At ambient and 200 °C temperatures, the quality of concrete is excellent [29,35]. At 400 °C–800 °C, the concrete quality ranges from excellent to good at WCS40% to WCS70% in SCC mixes, and WCS10% to 30% shows a drop in UPV values, indicating that the concrete quality is moderate to doubtful. The decrement in UPV is due to the decomposition of C-S-H gel and a rise in capillary pores. These reduced transfer velocity along with voids and pores, are observed in the microstructure.

5.3. Mass Loss

Figure 9, shows the mass loss at different high temperatures for SCC-WCS% mixtures. The mass loss results in SCC-WCS% mixtures at 200 °C are 4.65% for WCS0% and the WCS10% to 70% mass loss results are 4%, 4.1%, 4.3%, 4.9%, 4.8%, 4.5% and 4.2%. At 400 °C, it is 4.5% for WCS0%, and the WCS10% to 70% mass loss results are 4.2%, 4.5%, 4.7%, 5%, 5.1%, 5%, and 5%. At 600 °C, the WCS0% is 7%, and the WCS10% to 70% mass loss results are 8.2%, 8.16%, 6.56%, 6.36%, 6.32%, 6.85%, and 4.8% mass loss. At 800 °C, the WCS0% is 10% and the WCS10% to 70% mass loss results in 9%, 9.21%, 7%, 6%, 6.1%, 6.5%, and 8%, respectively.
The primary causes of mass loss in SCC-WCS% mixtures at increased temperatures during three separate phases, found in the literature and our work, are as follows:
  • At 200 °C, this leads to the oozing of water from the concrete, which causes mass loss in SCC-WCS% mixes.
  • At 400 °C, the mass loss was mostly caused by degradation of the SCC bond, collapse of C-S-H gels, and evaporation of water in the capillary pores of the concrete [18]. At 400 °C, the mass loss is below 5.2% for all the samples.
  • At 600–800 °C, the high temperatures cause the hydration matrix to collapse; eventually, water evaporation in the concrete matrix causes mass loss. In this instance, the cement paste culminates in the breakage ofthe needed strength. As a result, bond breaking is easier at ITZ, and disintegration occurs faster in the SCC matrix. The phenomenon can be linked to rapid weight reduction. The XRD show the degradation of portlandite, calcium hydroxide, and quartz, which results in mass loss in the SCC matrix [37]. At 600 and 800 °C, mass loss is less than 8.2% and 9.2% for all samples.
The mass loss in SCC-WCS% mixes at 200 °C is less than 10%. At 400 °C for SCC-WCS% mixes, at WCS10% in the SCC mix shows the lowest at 6.6% and the highest at 13.33% mass loss, for WCS50%, respectively.
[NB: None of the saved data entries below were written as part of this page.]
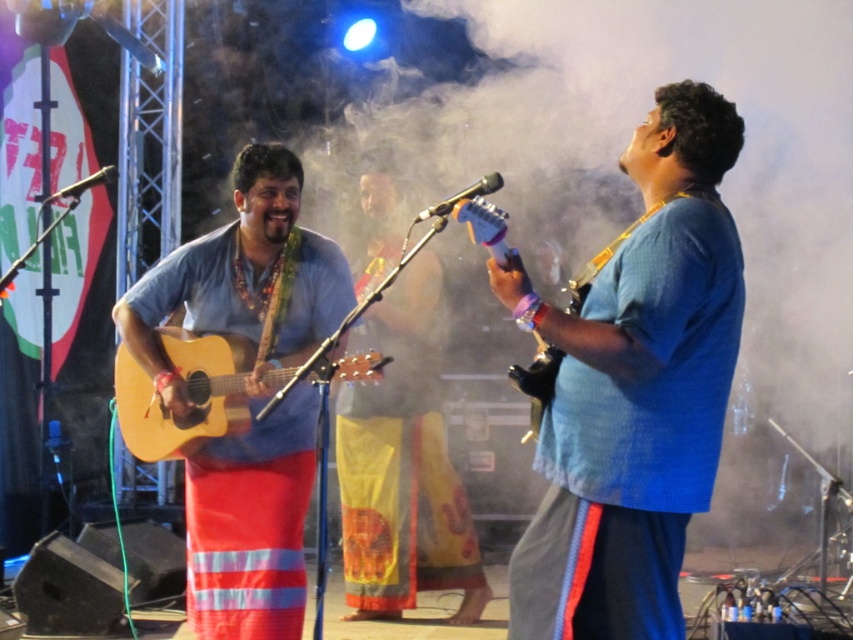 Question: Does blue cotton shirt at center have a greater width compared to matte wood guitar at left?

Choices:
 (A) no
 (B) yes

Answer: (A)

Question: Does matte wood guitar at left appear on the right side of acoustic wood guitar at left?

Choices:
 (A) yes
 (B) no

Answer: (B)

Question: Which object is positioned farthest from the acoustic wood guitar at left?

Choices:
 (A) blue cotton shirt at center
 (B) matte wood guitar at left
 (C) matte wood guitar at center

Answer: (A)

Question: Estimate the real-world distances between objects in this image. Which object is closer to the matte wood guitar at left?

Choices:
 (A) blue cotton shirt at center
 (B) acoustic wood guitar at left
 (C) matte wood guitar at center

Answer: (B)

Question: Which point is farther from the camera taking this photo?

Choices:
 (A) (183, 358)
 (B) (664, 323)

Answer: (A)

Question: Does acoustic wood guitar at left appear under matte wood guitar at center?

Choices:
 (A) no
 (B) yes

Answer: (B)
The mass-loss rate increases from 600 °C to 800 °C due to the high evaporation of water, while paste decomposition creates voids in the concrete. In general, mass loss at high temperatures is common in all conventional concrete [15,16].

5.4. Residual Density

Figure 10 depicts the residual density (R-D) of SCC-WCS% mixes at ambient and elevated temperatures of 27 °C, 200 °C, 400 °C, 600 °C, and 800 °C. The residual density of mixes exhibits an incremental trend with WCS content at elevated temperatures. Figure 10 shows the R-D, at 27 °C ranging from 2400 to 2650 kg/m3, at 200 °C ranging from 2302 to 2555 kg/m3, at 400 °C ranging from 2272 to 2396 kg/m3, at 600 °C ranging from 2000 to 2345 kg/m3, and at 800 °C ranging from 1855 to 2250 kg/m3. The density of the SCC-WCS% mixes at 27 °C shows an increment of about 2.8% to 10.41% at 200 °C, 400 °C, 600 °C, and 800 °C. The slight decrement in R-D ranges from 3.5 to 6.9%, 5.3 to 11.9%, 7.78 to 20%, and 10 to 29.3% compared with ambient temperature for SCC-WCS mixes. Figure 10, exhibits an incremental trend in density compared with the control mixture (SCC-WCS0%) at elevated temperatures of 27 °C, 200 °C, 400 °C, 600 °C, and 800 °C. However, the decrement for WCS at 10% and 60% is 0.52% and 5.35% for 400 °C, while the decrement for WCS at 20%, 40%, and 70% is 10.26%, 0.42%, 2.08%, and 10.1%, 2.22%, and 3.43% for 600 °C and 800 °C, respectively.

5.5. Visual Observation

Figure 11 shows pictures of the surface of SCC-WCS% mixtures treated at elevated temperatures ranging from 200 to 800 °C. The SCC-WCS% mixes show no significant crack up to 600 °C, but the increase in temperature causes void spots on the surface. Figure 11c shows a crack in the WCS0% mix at 400 °C. In Figure 11d, at a higher temperature of 800 °C cracks are observed in SCC-WCS% mixes. It is chemical decomposition that leads to crack creation [16]. All the samples show color alterations between 400 °Cand 800 °C. The samples exhibit a dark gray colour at temperature of 400 °C and become lighter when the temperature increases to 800 °C [18].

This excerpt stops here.